So far, the previous sections presented more or less ways to describe data and their structure via RDF and ontology languages built on it (ie RDFS & OWL). This part now focuses on the available mechanisms to query these data, or the ontologies and knowledge bases described by these languages.
The Sparql Protocol and RDF Query Language is such a mechanism and in fact a complete, standardized solution to perform the following:
- Query OWL & RDFS as plain RDF.
- Query RDF datasets & their RDF graphs.
- Realize complex joins across databases.
- Explore data by querying known & unknown relationships.
As a query language, SPARQL provides the means to identify triple subsets and extract information as URIs, literals, blank nodes and subgraphs. Although it is based on SQL, it differs in that it matches patterns in graphs, rather than in related databases.
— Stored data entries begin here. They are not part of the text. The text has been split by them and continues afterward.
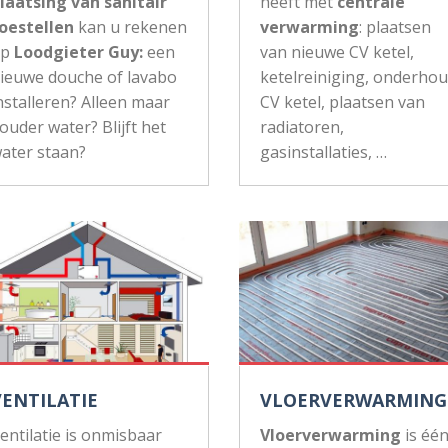
laatsing van sanitair
heeft met
centrale
oestellen
kan u rekenen
verwarming
: plaatsen
op
Loodgieter Guy:
een
van nieuwe CV ketel,
ieuwe douche of lavabo
ketelreiniging, onderho
nstalleren? Alleen maar
CV ketel, plaatsen van
ouder water? Blijft het
radiatoren,
ater staan?
gasinstallaties, …
VENTILATIE
VLOERVERWARMING
entilatie is onmisbaar
Vloerverwarming
is éé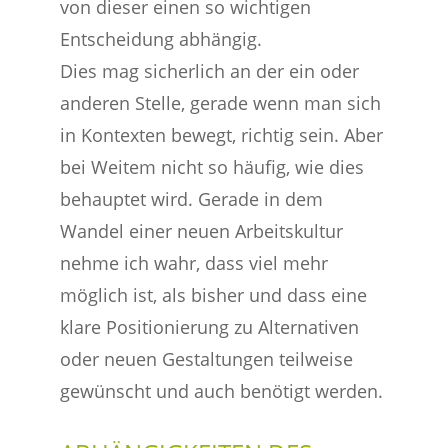
von dieser einen so wichtigen
Entscheidung abhängig.
Dies mag sicherlich an der ein oder
anderen Stelle, gerade wenn man sich
in Kontexten bewegt, richtig sein. Aber
bei Weitem nicht so häufig, wie dies
behauptet wird. Gerade in dem
Wandel einer neuen Arbeitskultur
nehme ich wahr, dass viel mehr
möglich ist, als bisher und dass eine
klare Positionierung zu Alternativen
oder neuen Gestaltungen teilweise
gewünscht und auch benötigt werden.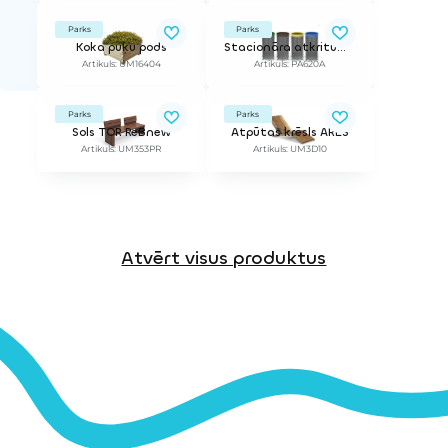
Parks
Parks
Koka puķu pods
Stacionāra atkritumu urna ARO SELECTIF
Artikuls: UM16404
Artikuls: PA620A
Parks
Parks
Sols TOR ReBnew
Atpūtas krēsls ARES
Artikuls: UM353PR
Artikuls: UM3D10
Atvērt visus produktus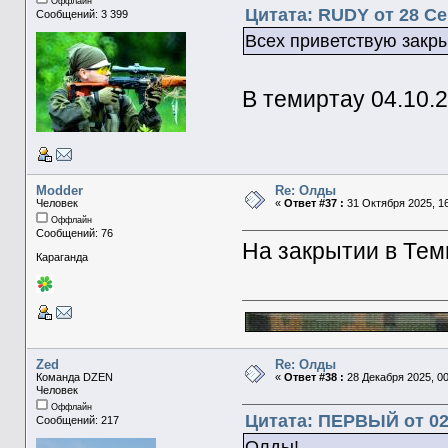
Оффлайн
Цитата: RUDY от 28 Се
Сообщений: 3 399
Всех приветствую закры
В темиртау 04.10.
Modder
Re: Олды
Человек
«
Ответ #37 :
31 Октября 2025, 16
Оффлайн
Сообщений: 76
На закрытии в Тем
Караганда
Zed
Re: Олды
Команда DZEN
«
Ответ #38 :
28 Декабря 2025, 00
Человек
Оффлайн
Цитата: ПЕРВЫЙ от 02 
Сообщений: 217
Олды!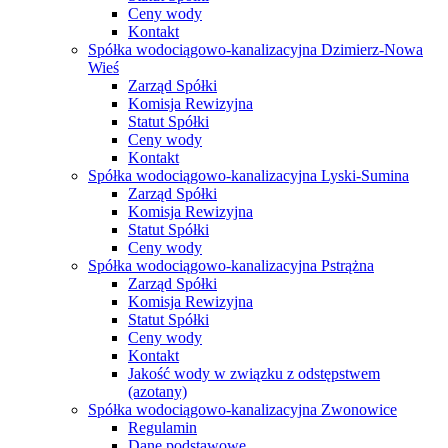
Ceny wody
Kontakt
Spółka wodociągowo-kanalizacyjna Dzimierz-Nowa
Wieś
Zarząd Spółki
Komisja Rewizyjna
Statut Spółki
Ceny wody
Kontakt
Spółka wodociągowo-kanalizacyjna Lyski-Sumina
Zarząd Spółki
Komisja Rewizyjna
Statut Spółki
Ceny wody
Spółka wodociągowo-kanalizacyjna Pstrążna
Zarząd Spółki
Komisja Rewizyjna
Statut Spółki
Ceny wody
Kontakt
Jakość wody w związku z odstępstwem
(azotany)
Spółka wodociągowo-kanalizacyjna Zwonowice
Regulamin
Dane podstawowe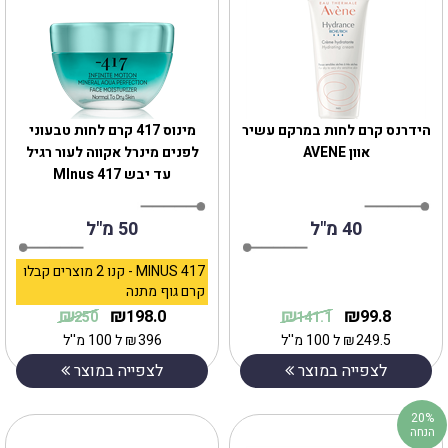
הידרנס קרם לחות במרקם עשיר
מינוס 417 קרם לחות טבעוני
אוון AVENE
לפנים מינרל אקווה לעור רגיל
עד יבש MInus 417
40 מ"ל
50 מ"ל
MINUS 417 - קנו 2 מוצרים קבלו
קרם גוף מתנה
₪
₪
₪
₪
198.0
99.8
250
141.1
249.5
₪
ל 100 מ''ל
396
₪
ל 100 מ''ל
לצפייה במוצר
לצפייה במוצר
20%
הנחה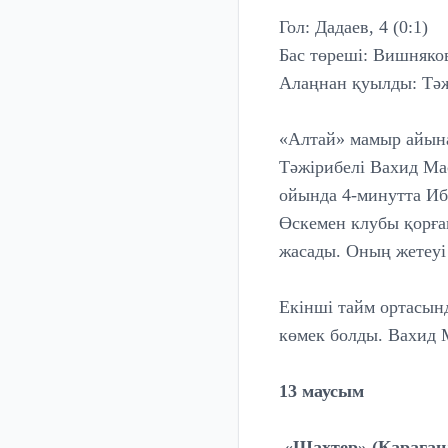
Гол: Дадаев, 4 (0:1)
Бас төреші: Вишняко
Алаңнан қуылды: Тәжі
«Алтай» мамыр айынан
Тәжірибелі Вахид Ма
ойында 4-минутта Иб
Өскемен клубы қорға
жасады. Оның жетеуі
Екінші тайм ортасын
көмек болды. Вахид М
13 маусым
«Шахтер» (Қараған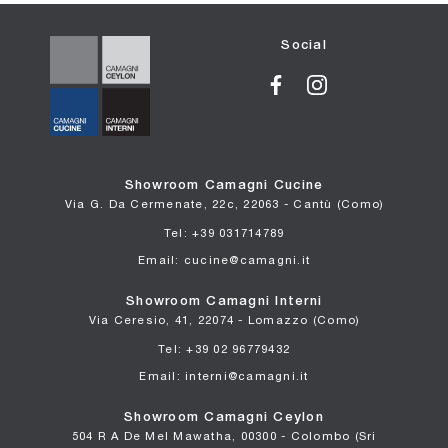
Social
Showroom Camagni Cucine
Via G. Da Cermenate, 22c, 22063 - Cantù (Como)
Tel: +39 031714789
Email: cucine@camagni.it
Showroom Camagni Interni
Via Ceresio, 41, 22074 - Lomazzo (Como)
Tel: +39 02 96779432
Email: interni@camagni.it
Showroom Camagni Ceylon
504 R A De Mel Mawatha, 00300 - Colombo (Sri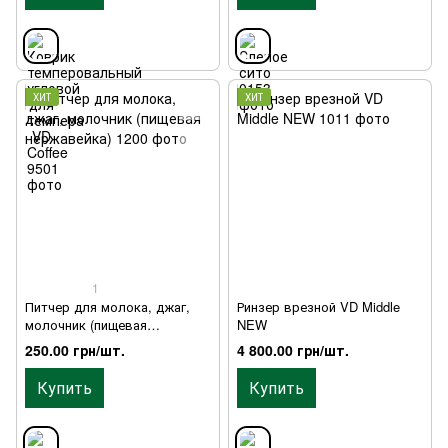
ХИТ
ХИТ
1
Питчер для молока, джаг,
Ринзер врезной VD Middle
молочник (пищевая
NEW
нержавейка)
250.00 грн/шт.
4 800.00 грн/шт.
Купить
Купить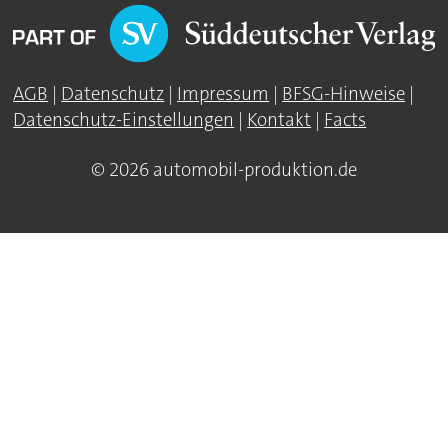
AGB
|
Datenschutz
|
Impressum
|
BFSG-Hinweise
|
Datenschutz-Einstellungen
|
Kontakt
|
Facts
© 2026 automobil-produktion.de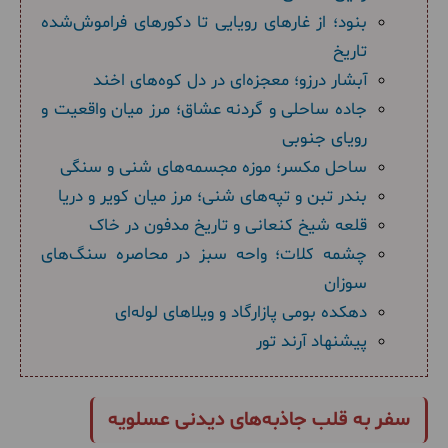
بنود؛ از غارهای رویایی تا دکورهای فراموش‌شده
تاریخ
آبشار درزو؛ معجزه‌ای در دل کوه‌های اخند
جاده ساحلی و گردنه عشاق؛ مرز میان واقعیت و
رویای جنوبی
ساحل مکسر؛ موزه مجسمه‌های شنی و سنگی
بندر تبن و تپه‌های شنی؛ مرز میان کویر و دریا
قلعه شیخ کنعانی و تاریخ مدفون در خاک
چشمه کلات؛ واحه سبز در محاصره سنگ‌های
سوزان
دهکده بومی پازارگاد و ویلاهای لوله‌ای
پیشنهاد آرند تور
سفر به قلب جاذبه‌های دیدنی عسلویه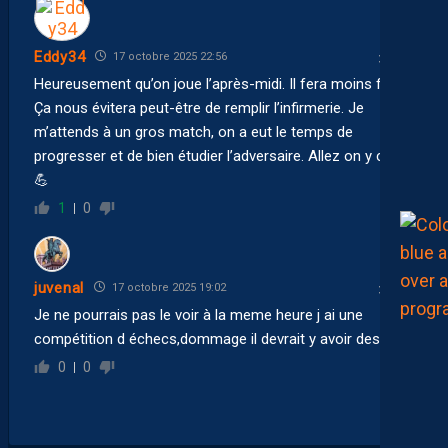
Eddy34
17 octobre 2025 22:56
Heureusement qu’on joue l’après-midi. Il fera moins froid.
Ça nous évitera peut-être de remplir l’infirmerie. Je
m’attends à un gros match, on a eut le temps de
progresser et de bien étudier l’adversaire. Allez on y croit
💪
1
0
juvenal
17 octobre 2025 19:02
Je ne pourrais pas le voir à la meme heure j ai une
compétition d échecs,dommage il devrait y avoir des buts
0
0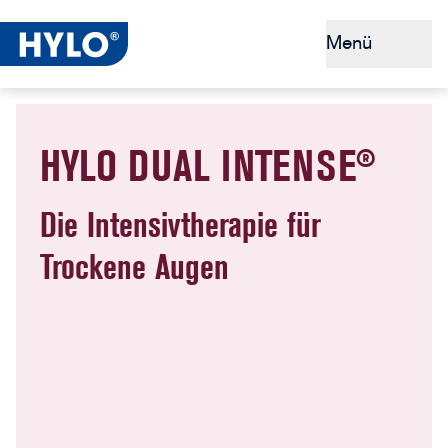
Menü
Trockene Augen
HYLO DUAL INTENSE®
Tipps & Prävention
Warum HYLO®
Die Intensivtherapie für
Trockene Augen
HYLO® kaufen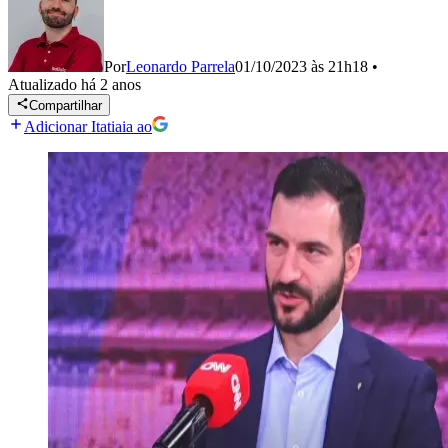
Por
Leonardo Parrela
01/10/2023 às 21h18
•
Atualizado
há 2 anos
Compartilhar
Adicionar Itatiaia ao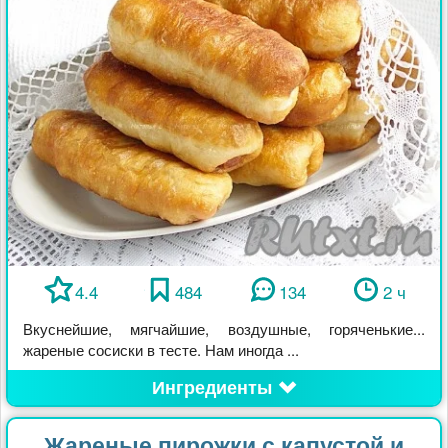
4.4
484
134
2 ч
Вкуснейшие, мягчайшие, воздушные, горяченькие...
жареные сосиски в тесте. Нам иногда ...
Ингредиенты
Жареные пирожки с капустой и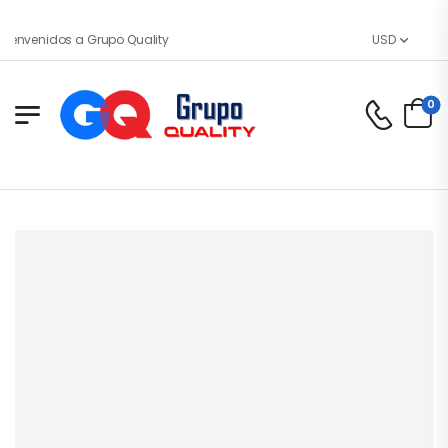
ienvenidos a Grupo Quality
USD
0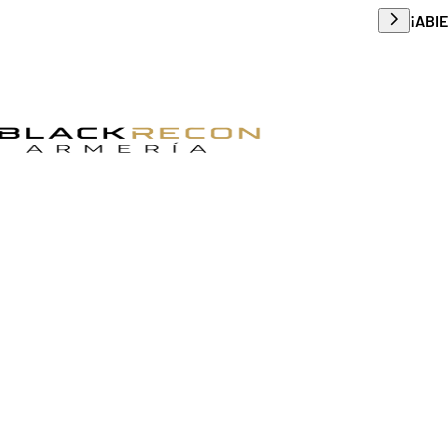
Envío g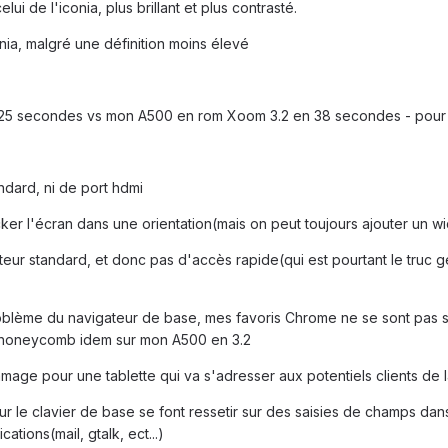
ui de l'iconia, plus brillant et plus contrasté.
onia, malgré une définition moins élevé
 25 secondes vs mon A500 en rom Xoom 3.2 en 38 secondes - pour r
ndard, ni de port hdmi
er l'écran dans une orientation(mais on peut toujours ajouter un w
teur standard, et donc pas d'accès rapide(qui est pourtant le truc 
problème du navigateur de base, mes favoris Chrome ne se sont pas 
u honeycomb idem sur mon A500 en 3.2
mage pour une tablette qui va s'adresser aux potentiels clients de
ur le clavier de base se font ressetir sur des saisies de champs dans
ations(mail, gtalk, ect...)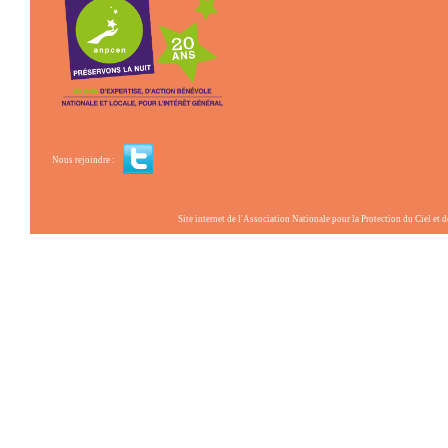
Nous rejoindre :
Site internet de l'Association Nationale pour la Protection du Ciel et de l'Envir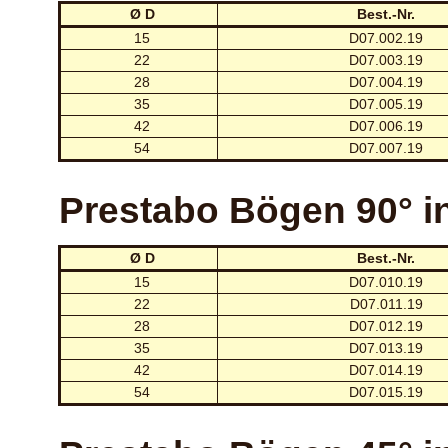
Ø D
Best.-Nr.
15
D07.002.19
22
D07.003.19
28
D07.004.19
35
D07.005.19
42
D07.006.19
54
D07.007.19
Prestabo Bögen 90° 
Ø D
Best.-Nr.
15
D07.010.19
22
D07.011.19
28
D07.012.19
35
D07.013.19
42
D07.014.19
54
D07.015.19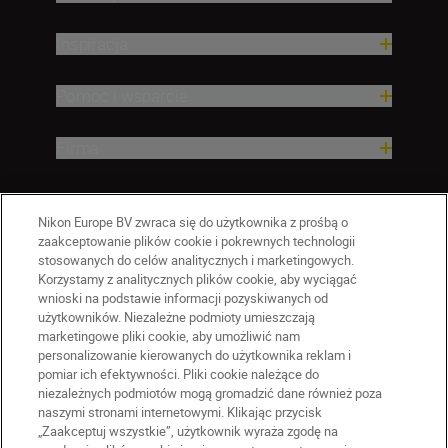
Inspiracja
Pomoc i wsparcie
Firma
Nikon Europe BV zwraca się do użytkownika z prośbą o
zaakceptowanie plików cookie i pokrewnych technologii
stosowanych do celów analitycznych i marketingowych.
Korzystamy z analitycznych plików cookie, aby wyciągać
wnioski na podstawie informacji pozyskiwanych od
użytkowników. Niezależne podmioty umieszczają
marketingowe pliki cookie, aby umożliwić nam
personalizowanie kierowanych do użytkownika reklam i
pomiar ich efektywności. Pliki cookie należące do
niezależnych podmiotów mogą gromadzić dane również poza
naszymi stronami internetowymi. Klikając przycisk
PL
Nikon Sites
„Zaakceptuj wszystkie”, użytkownik wyraża zgodę na
Skontaktuj się z nami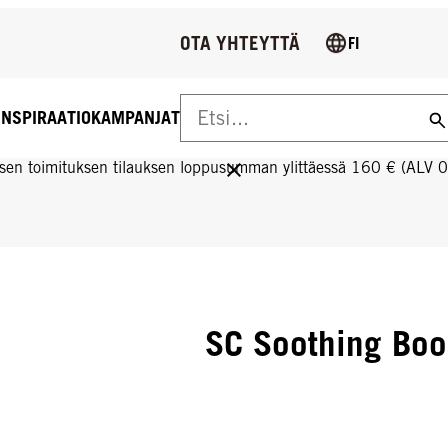
OTA YHTEYTTÄ
FI
INSPIRAATIO
KAMPANJAT
US YLI 160 € TILAUKSIIN!
sen toimituksen tilauksen loppusumman ylittäessä 160 € (ALV 
SC Soothing Boo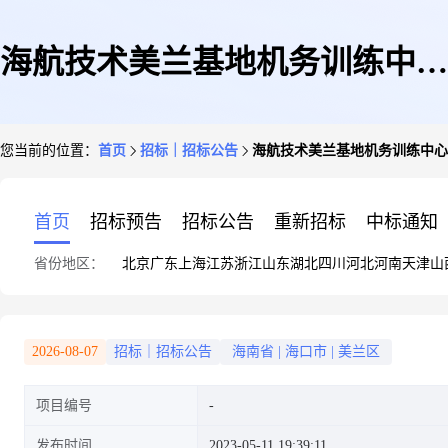
海航技术美兰基地机务训练中心
您当前的位置：
首页
招标｜招标公告
海航技术美兰基地机务训练中心
办公区域改造项目比价公告
首页
招标预告
招标公告
重新招标
中标通知
省份地区：
北京
广东
上海
江苏
浙江
山东
湖北
四川
河北
河南
天津
山
2026-08-07
招标｜招标公告
海南省
|
海口市
|
美兰区
项目编号
发布时间
2023-05-11 19:39:11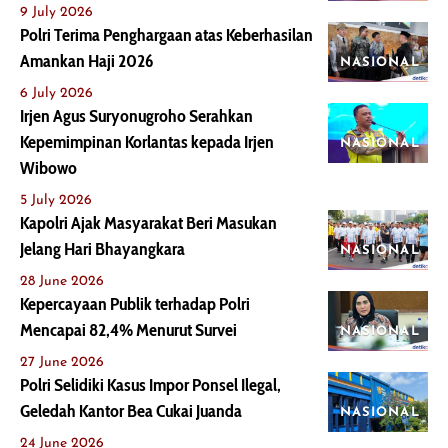
9 July 2026
Polri Terima Penghargaan atas Keberhasilan
Amankan Haji 2026
NASIONAL
6 July 2026
Irjen Agus Suryonugroho Serahkan
Kepemimpinan Korlantas kepada Irjen
NASIONAL
Wibowo
5 July 2026
Kapolri Ajak Masyarakat Beri Masukan
Jelang Hari Bhayangkara
NASIONAL
28 June 2026
Kepercayaan Publik terhadap Polri
Mencapai 82,4% Menurut Survei
NASIONAL
27 June 2026
Polri Selidiki Kasus Impor Ponsel Ilegal,
Geledah Kantor Bea Cukai Juanda
NASIONAL
24 June 2026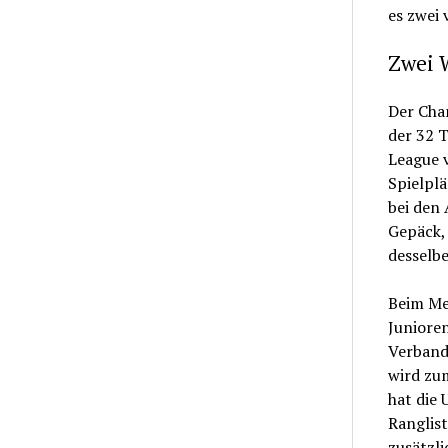
es zwei
Zwei 
Der Cha
der 32 
League v
Spielpl
bei den 
Gepäck, 
desselbe
Beim Mei
Junioren
Verbands
wird zum
hat die 
Ranglist
zusätzli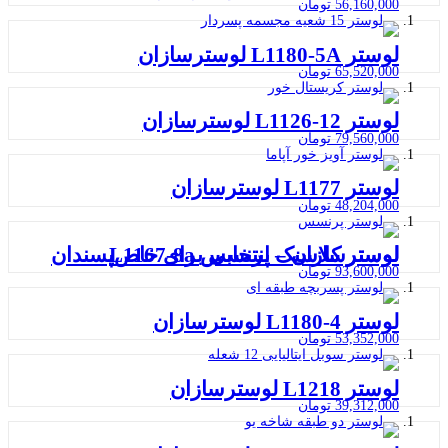
56,160,000
تومان
لوستر L1180-5A لوسترسازان
65,520,000
تومان
لوستر L1126-12 لوسترسازان
79,560,000
تومان
لوستر L1177 لوسترسازان
48,204,000
تومان
لوستر کلاسیک پرنسس L1167-8a لوسترسازان – انتخابی برای خاص‌پسندان
93,600,000
تومان
لوستر L1180-4 لوسترسازان
53,352,000
تومان
لوستر L1218 لوسترسازان
39,312,000
تومان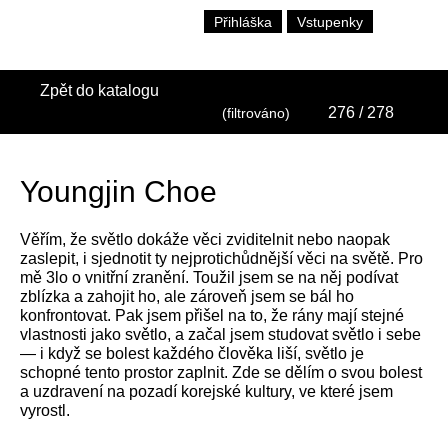
Přihláška
Vstupenky
Zpět do katalogu
276
/ 278
(filtrováno)
Youngjin Choe
Věřím, že světlo dokáže věci zviditelnit nebo naopak
zaslepit, i sjednotit ty nejprotichůdnější věci na světě. Pro
mě 3lo o vnitřní zranění. Toužil jsem se na něj podívat
zblízka a zahojit ho, ale zároveň jsem se bál ho
konfrontovat. Pak jsem přišel na to, že rány mají stejné
vlastnosti jako světlo, a začal jsem studovat světlo i sebe
— i když se bolest každého člověka liší, světlo je
schopné tento prostor zaplnit. Zde se dělím o svou bolest
a uzdravení na pozadí korejské kultury, ve které jsem
vyrostl.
It was standardized in 2008 by W3C and has currently made its next evolutional step in the form of SPARQL 1.1. This current version extends the previous language features and abilities so as to resolve open issues of its predecessor. Among others it adds an update language, clarifies the relationship between queries, provides a vocabulary for describing SPARQL endpoints and offers several new features. Depending on the version, SPARQL is currently supported by almost all known RDF triple stores, most of which also offer associating endpoints where queries may be sent, evaluated and in turn return their results via HTTP.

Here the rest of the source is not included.